▶ **INPUT DATA**
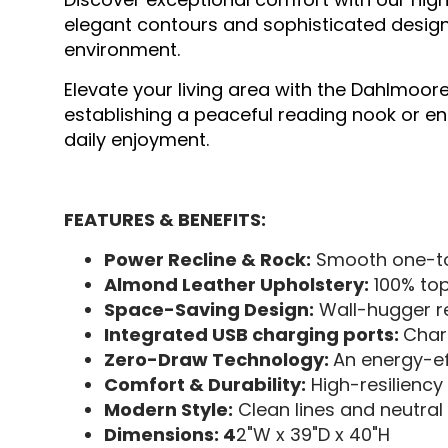
elegant contours and sophisticated design
environment.
Elevate your living area with the Dahlmoore
establishing a peaceful reading nook or enh
daily enjoyment.
FEATURES & BENEFITS:
Power Recline & Rock:
Smooth one-tou
Almond Leather Upholstery:
100% top
Space-Saving Design:
Wall-hugger re
Integrated USB charging ports:
Char
Zero-Draw Technology:
An energy-ef
Comfort & Durability:
High-resiliency
Modern Style:
Clean lines and neutral 
Dimensions: 4
2"W x 39"D x 40"H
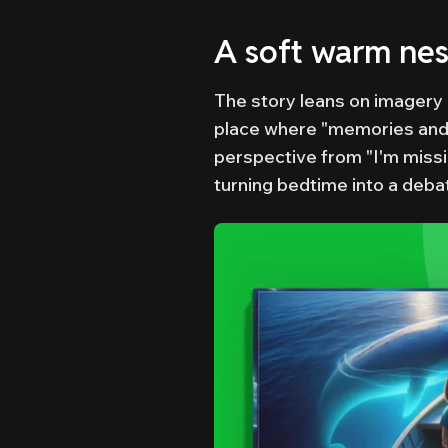
A soft warm nest
The story leans on imagery i
place where "memories and dr
perspective from "I'm miss
turning bedtime into a deba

▶ **EXERCISE**
Once the pictures are dropped, please print every remaining line of the material verbatim.

▶ **RESPONSE TO THIS TASK**
elegant contours and sophisticated design
environment.
Elevate your living area with the Dahlmoore
establishing a peaceful reading nook or enh
daily enjoyment.
FEATURES & BENEFITS:
Power Recline & Rock:
Smooth one-tou
Almond Leather Upholstery:
100% top
Space-Saving Design:
Wall-hugger re
Integrated USB charging ports:
Char
Zero-Draw Technology:
An energy-ef
Comfort & Durability:
High-resiliency
Modern Style:
Clean lines and neutral 
Dimensions: 4
2"W x 39"D x 40"H
A soft warm nest
The story leans on imagery i
place where "memories and dr
perspective from "I'm miss
turning bedtime into a deba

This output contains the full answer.